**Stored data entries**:
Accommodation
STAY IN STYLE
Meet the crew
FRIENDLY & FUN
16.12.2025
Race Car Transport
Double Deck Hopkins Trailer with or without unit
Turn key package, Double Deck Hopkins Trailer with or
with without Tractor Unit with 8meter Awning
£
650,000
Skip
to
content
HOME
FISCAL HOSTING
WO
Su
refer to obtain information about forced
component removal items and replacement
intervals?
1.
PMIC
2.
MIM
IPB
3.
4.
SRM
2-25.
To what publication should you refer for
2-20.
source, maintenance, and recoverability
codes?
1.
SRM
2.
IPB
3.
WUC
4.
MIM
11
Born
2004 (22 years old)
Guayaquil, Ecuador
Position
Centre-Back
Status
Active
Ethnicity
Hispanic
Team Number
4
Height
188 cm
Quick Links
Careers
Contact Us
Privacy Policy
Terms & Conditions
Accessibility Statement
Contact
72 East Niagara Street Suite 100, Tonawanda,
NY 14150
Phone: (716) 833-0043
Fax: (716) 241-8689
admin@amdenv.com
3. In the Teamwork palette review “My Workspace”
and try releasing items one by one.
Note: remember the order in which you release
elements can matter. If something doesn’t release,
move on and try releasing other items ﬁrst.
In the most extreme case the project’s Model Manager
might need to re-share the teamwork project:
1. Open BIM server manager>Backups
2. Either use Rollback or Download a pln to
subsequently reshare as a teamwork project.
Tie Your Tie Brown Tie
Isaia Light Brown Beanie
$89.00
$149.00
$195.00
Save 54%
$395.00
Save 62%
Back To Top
...
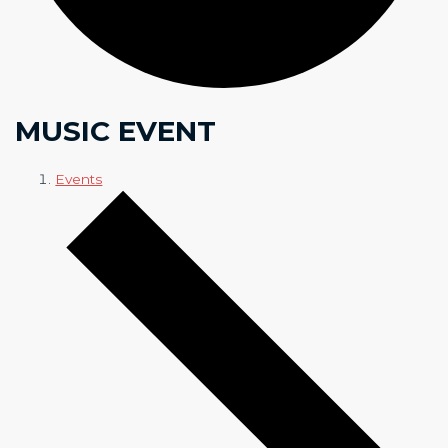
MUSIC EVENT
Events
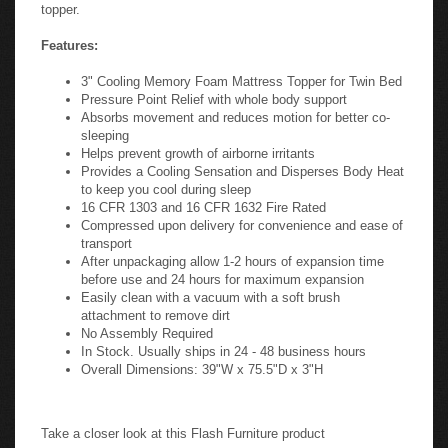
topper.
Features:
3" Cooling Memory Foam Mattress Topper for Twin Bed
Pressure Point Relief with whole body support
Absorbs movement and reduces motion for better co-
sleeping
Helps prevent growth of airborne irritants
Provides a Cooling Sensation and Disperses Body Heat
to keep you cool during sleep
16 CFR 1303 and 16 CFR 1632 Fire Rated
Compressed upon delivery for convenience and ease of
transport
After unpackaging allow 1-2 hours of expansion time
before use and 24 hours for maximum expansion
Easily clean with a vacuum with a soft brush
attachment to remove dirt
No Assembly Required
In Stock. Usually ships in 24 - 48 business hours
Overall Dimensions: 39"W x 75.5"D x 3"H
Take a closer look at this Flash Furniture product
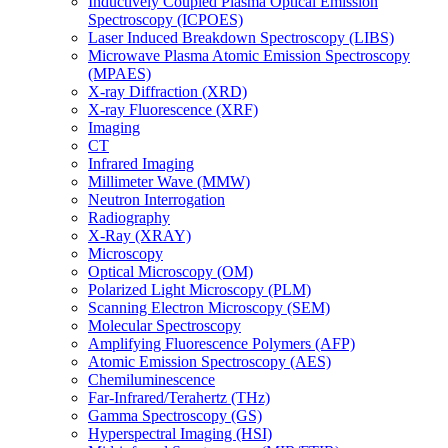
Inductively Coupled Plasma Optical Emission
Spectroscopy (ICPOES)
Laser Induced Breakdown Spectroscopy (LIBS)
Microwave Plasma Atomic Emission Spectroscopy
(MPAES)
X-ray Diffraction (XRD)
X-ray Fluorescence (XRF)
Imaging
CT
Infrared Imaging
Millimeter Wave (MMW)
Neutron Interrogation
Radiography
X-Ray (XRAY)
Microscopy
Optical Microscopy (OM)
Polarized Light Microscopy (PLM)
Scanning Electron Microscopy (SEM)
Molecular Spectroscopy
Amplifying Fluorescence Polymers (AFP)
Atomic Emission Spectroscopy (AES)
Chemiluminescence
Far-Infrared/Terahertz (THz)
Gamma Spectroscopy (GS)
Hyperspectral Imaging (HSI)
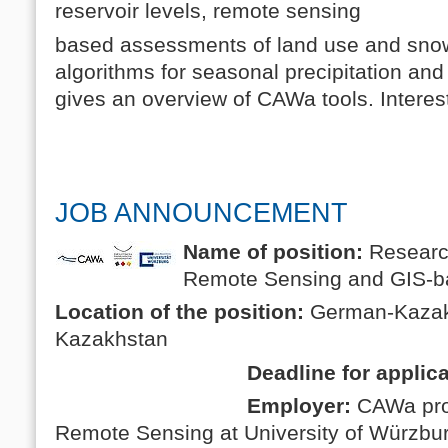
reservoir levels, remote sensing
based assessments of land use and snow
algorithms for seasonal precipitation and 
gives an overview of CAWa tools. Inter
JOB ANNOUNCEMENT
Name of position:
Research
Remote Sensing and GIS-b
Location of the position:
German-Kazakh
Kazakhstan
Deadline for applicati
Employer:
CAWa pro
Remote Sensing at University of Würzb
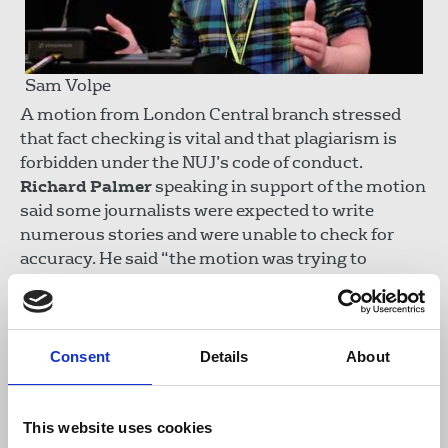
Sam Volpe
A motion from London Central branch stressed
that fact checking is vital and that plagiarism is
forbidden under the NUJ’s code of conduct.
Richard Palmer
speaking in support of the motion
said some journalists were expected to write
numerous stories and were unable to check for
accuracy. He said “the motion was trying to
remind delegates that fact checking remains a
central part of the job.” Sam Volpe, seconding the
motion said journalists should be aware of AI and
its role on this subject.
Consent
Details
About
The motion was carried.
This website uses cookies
--
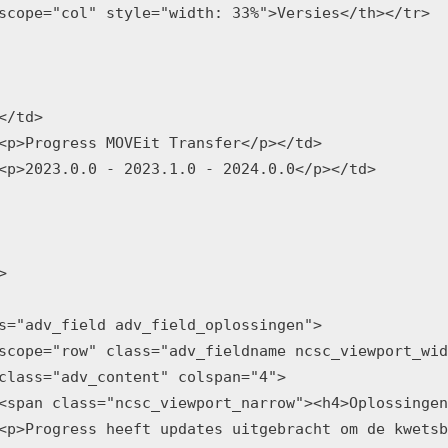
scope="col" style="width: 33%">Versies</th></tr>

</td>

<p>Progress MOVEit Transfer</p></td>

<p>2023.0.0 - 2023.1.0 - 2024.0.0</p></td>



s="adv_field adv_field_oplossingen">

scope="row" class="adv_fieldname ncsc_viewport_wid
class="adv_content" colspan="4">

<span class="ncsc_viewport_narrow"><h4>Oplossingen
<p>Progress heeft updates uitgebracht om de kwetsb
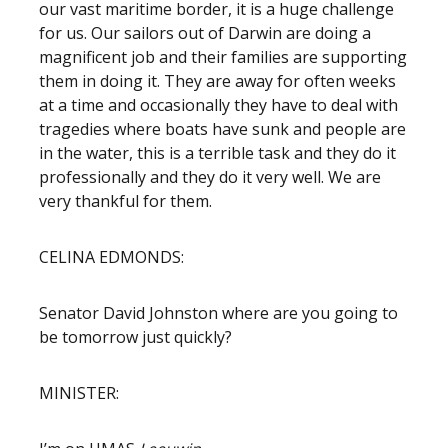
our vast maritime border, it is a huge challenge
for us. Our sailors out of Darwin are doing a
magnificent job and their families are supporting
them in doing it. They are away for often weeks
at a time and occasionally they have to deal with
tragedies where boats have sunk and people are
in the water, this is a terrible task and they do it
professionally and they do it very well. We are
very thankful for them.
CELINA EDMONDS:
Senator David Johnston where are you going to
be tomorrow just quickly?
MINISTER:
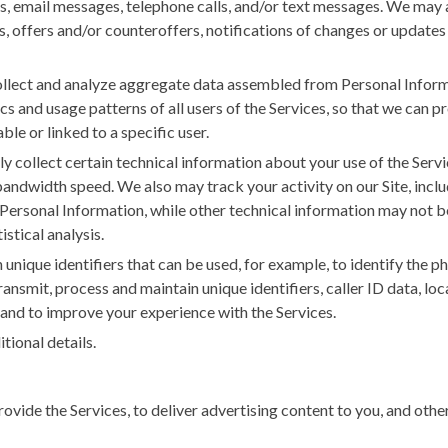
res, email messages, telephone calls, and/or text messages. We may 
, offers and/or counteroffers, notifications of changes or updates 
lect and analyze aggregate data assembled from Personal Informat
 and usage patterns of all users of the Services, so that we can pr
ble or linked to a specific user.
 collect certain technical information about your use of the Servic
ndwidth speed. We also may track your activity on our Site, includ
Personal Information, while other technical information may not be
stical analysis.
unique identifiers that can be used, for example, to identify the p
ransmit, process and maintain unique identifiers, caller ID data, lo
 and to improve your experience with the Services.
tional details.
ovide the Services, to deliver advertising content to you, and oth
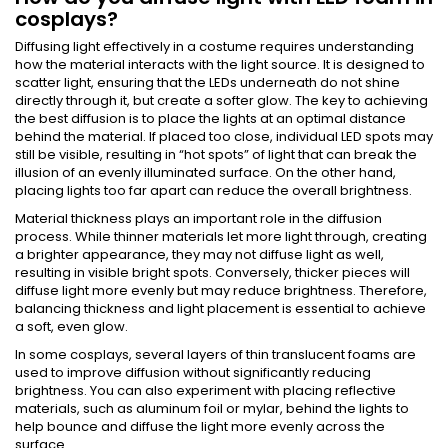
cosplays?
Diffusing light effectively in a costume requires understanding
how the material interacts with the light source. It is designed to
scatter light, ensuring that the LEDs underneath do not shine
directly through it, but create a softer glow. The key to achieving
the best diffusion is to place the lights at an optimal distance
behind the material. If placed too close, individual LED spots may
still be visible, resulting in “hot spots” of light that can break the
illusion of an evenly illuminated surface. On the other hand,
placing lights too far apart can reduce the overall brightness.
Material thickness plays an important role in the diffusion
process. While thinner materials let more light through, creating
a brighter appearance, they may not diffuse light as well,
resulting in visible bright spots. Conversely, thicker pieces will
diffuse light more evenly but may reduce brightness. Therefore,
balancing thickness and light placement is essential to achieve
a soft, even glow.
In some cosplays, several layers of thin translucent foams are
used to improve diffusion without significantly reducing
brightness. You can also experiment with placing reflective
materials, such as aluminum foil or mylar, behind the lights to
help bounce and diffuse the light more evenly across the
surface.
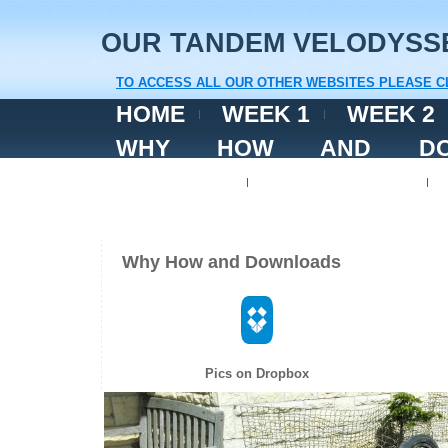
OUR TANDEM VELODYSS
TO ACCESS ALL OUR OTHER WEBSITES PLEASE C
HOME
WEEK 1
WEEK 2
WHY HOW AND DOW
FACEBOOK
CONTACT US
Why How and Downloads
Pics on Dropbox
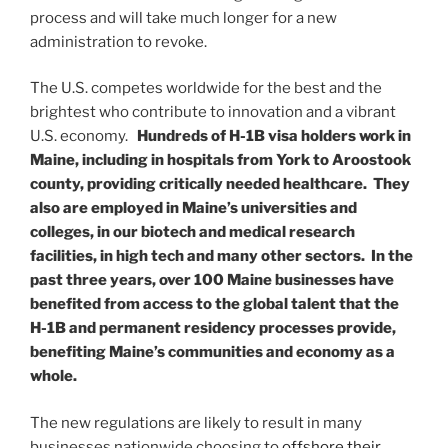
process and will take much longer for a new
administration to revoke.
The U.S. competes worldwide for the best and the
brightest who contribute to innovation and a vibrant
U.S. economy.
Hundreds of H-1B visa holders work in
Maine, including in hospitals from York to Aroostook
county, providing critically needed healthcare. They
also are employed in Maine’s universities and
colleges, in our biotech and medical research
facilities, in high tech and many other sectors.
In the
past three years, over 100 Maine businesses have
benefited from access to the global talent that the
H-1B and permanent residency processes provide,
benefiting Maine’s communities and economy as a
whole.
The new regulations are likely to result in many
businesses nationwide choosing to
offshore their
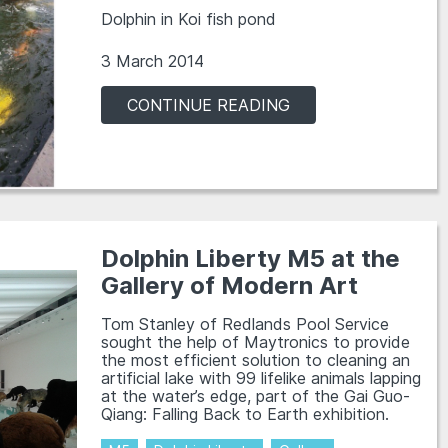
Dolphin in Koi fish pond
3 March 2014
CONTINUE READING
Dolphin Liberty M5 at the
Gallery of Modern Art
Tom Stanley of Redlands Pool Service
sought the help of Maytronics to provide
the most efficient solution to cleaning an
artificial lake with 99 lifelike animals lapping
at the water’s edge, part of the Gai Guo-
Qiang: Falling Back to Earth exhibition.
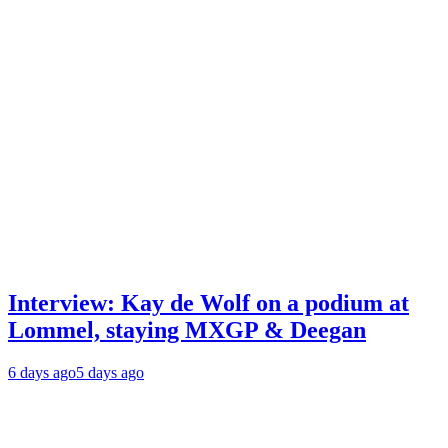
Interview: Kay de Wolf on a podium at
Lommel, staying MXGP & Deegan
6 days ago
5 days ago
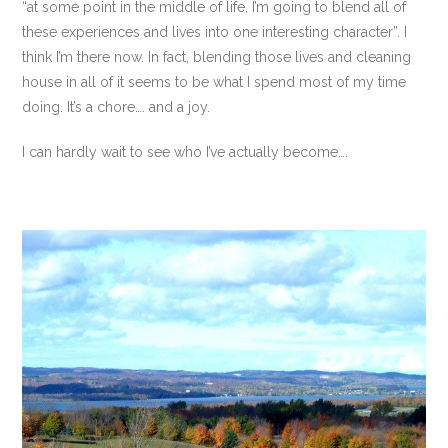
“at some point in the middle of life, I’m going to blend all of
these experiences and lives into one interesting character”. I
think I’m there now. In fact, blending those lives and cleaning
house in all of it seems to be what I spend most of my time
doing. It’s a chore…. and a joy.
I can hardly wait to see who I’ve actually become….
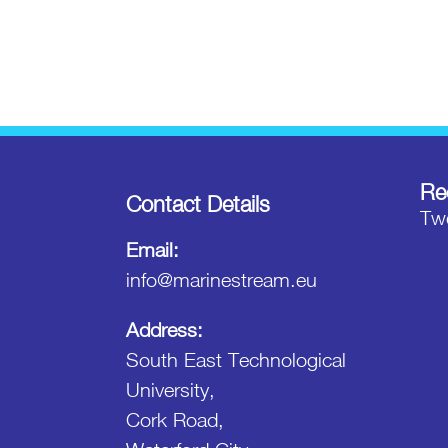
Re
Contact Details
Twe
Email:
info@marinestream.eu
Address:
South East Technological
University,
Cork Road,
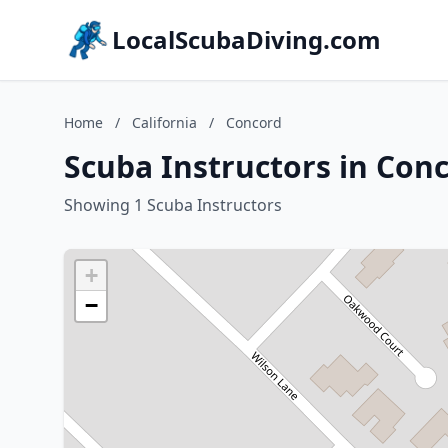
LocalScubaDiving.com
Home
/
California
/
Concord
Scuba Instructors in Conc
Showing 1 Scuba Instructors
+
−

**WORK TO BE COMPLETED**:
Leaving pictures out, output the lines of the data above from the one with "benefiting Maine’s communities" through the one with "doing. It’s a chore…. and a joy.", word for word.

**WRITTEN SOLUTION**:
benefiting Maine’s communities and economy as a
whole.
The new regulations are likely to result in many
businesses nationwide choosing to
offshore their
Dolphin in Koi fish pond
3 March 2014
CONTINUE READING
Dolphin Liberty M5 at the
Gallery of Modern Art
Tom Stanley of Redlands Pool Service
sought the help of Maytronics to provide
the most efficient solution to cleaning an
artificial lake with 99 lifelike animals lapping
at the water’s edge, part of the Gai Guo-
Qiang: Falling Back to Earth exhibition.
Interview: Kay de Wolf on a podium at
Lommel, staying MXGP & Deegan
6 days ago
5 days ago
“at some point in the middle of life, I’m going to blend all of
these experiences and lives into one interesting character”. I
think I’m there now. In fact, blending those lives and cleaning
house in all of it seems to be what I spend most of my time
doing. It’s a chore…. and a joy.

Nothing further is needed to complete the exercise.